Nerve conduction studies such as EMG and ENG can be helpful, but do not provide a definitive diagnosis in most cases. Therefore, the diagnosis is made mainly by careful clinical examination.

What is the treatment for thoracic outlet syndrome?

Mild cases are managed with medical treatment. Generally, arm rest, physical therapy, pain relievers and stretching exercises are used. In some patients, local anesthetic or Botox injections may provide temporary relief.

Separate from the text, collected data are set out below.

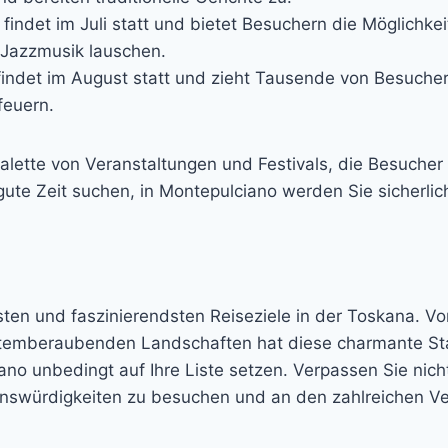
 findet im Juli statt und bietet Besuchern die Möglichke
 Jazzmusik lauschen.
findet im August statt und zieht Tausende von Besucher
feuern.
alette von Veranstaltungen und Festivals, die Besucher
 gute Zeit suchen, in Montepulciano werden Sie sicherlic
sten und faszinierendsten Reiseziele in der Toskana. Vo
atemberaubenden Landschaften hat diese charmante Stad
no unbedingt auf Ihre Liste setzen. Verpassen Sie nich
enswürdigkeiten zu besuchen und an den zahlreichen Ve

Severe cases are treated with surgery. During surgery, nerves, arteries and veins must be freed from being completely compressed. To achieve this goal, the surgeon must remove a significant portion of the first rib, find the nerves, arteries, and veins, and cut all the bands that stretch them to release. There is a wealth of scientific and clinical evidence showing that the first rib removal (resection) procedure is the only important factor influencing long-term success.

front approach

Generally, the first rib cannot be completely removed and the recurrence rate is high.

side approach

Vascular TOS (arterial and venous) can be effectively treated. Reaching the posterior part of the first rib with this approach is very difficult and therefore the recurrence rate is high in neurogenic TOS.

PURE procedure

It is a unique surgery that allows the complete removal of the first rib and the release of all nerves and vessels. Another important advantage of the PURE technique is its low risk for nerve and vascular damage. It has the unique feature of being the least risky when compared to other techniques. Dr. With this technique developed by Kamran AGHAYEV and known to only a few people, approximately 70 patients have been treated with this technique and no recurrence has been observed so far.

With our PURE technique, the entire first rib is removed and all nerves and vessels are freed from compression. Therefore, our patients never experience recurrence. Patients with recurrent TOS who have undergone surgery in other centers are also successfully treated with the PURE technique.